Bologna - Falsificò il testamento per risultare unica erede

Il giudice del Tribunale di Bologna, Renato Poschi, ha condannato a 2 anni Simona Volpe per falsificazione di testamento.
Il processo nacque dall’inchiesta sulla scomparsa di Biagio Carabellò, di cui non si hanno notizie dal 23 novembre 2015 e per cui recentemente la Procura ha chiesto l’archiviazione.
L’imputata è un’amica della fidanzata di Carabellò, Elisabetta Filippini, morta nel 2010. La Procura aveva chiesto una condanna a 2 anni e 2 mesi. Volpe era accusata anche della distruzione del testamento olografo, ma in questo caso il giudice ha dichiarato il reato prescritto.
Nel testamento (ora giudicato falso) Simona Volpe, assistita dall’avvocato Anna Vio, era nominata unica erede, ma tre perizie - dei consulenti della Procura, del Ris di Parma e degli esperti nominati dalla parte civile - avevano concluso per la falsità dell’atto.
Le indagini dei carabinieri avevano preso le mosse dall’esposto dei familiari dello scomparso, assistiti dall’avvocato Barbara Iannuccelli, dopo il ritrovamento a casa di Carabellò di un altro testamento olografo di Elisabetta Filippini, che designava invece il fidanzato come erede di due terzi dei propri beni, mentre il resto era destinato ai salesiani del Sacro Cuore.

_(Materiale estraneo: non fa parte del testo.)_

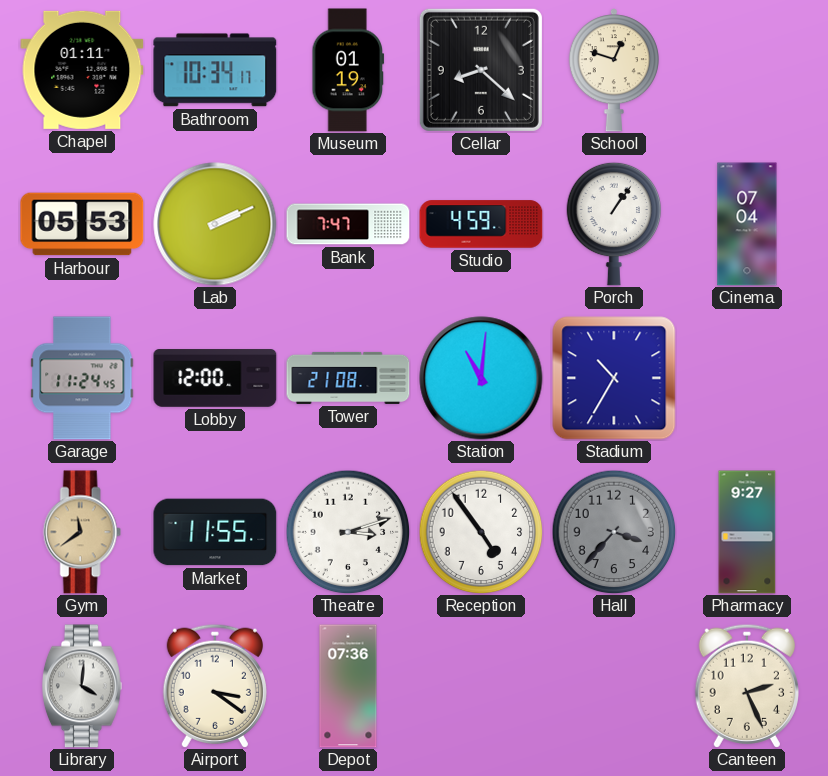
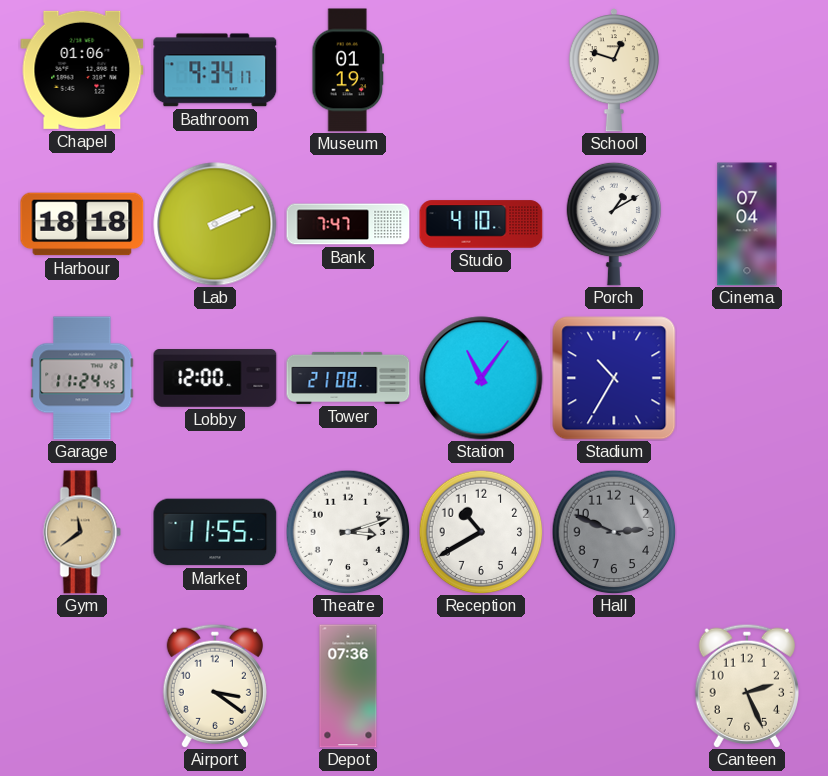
Chapel: 01:11 -> 01:06
Bathroom: 10:34 -> 9:34
Cellar: 8:22 -> none
Harbour: 05:53 -> 18:18
Studio: 4:59 -> 4:10
Porch: 1:06 -> 1:10
Station: 11:01 -> 11:06
Reception: 4:54 -> 10:40
Hall: 3:37 -> 2:49
Pharmacy: 9:27 -> none
Library: 4:01 -> none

Soddisfatta l’avvocato Iannuccelli, che rappresentava come parti civili la sorella di Carabellò (la cui figlia minore era stata indicata da Filippini quale erede in caso di morte di Biagio) e Guido Pedroni, responsabile delle missioni in Africa dei frati. «Il dato certo è che Simona Volpe è stata condannata a due anni per aver falsificato il testamento - ha detto Iannuccelli - mentre per quanto riguarda la distruzione del testamento olografo il reato è stato dichiarato prescritto e le motivazioni verranno pubblicate entro 90 giorni.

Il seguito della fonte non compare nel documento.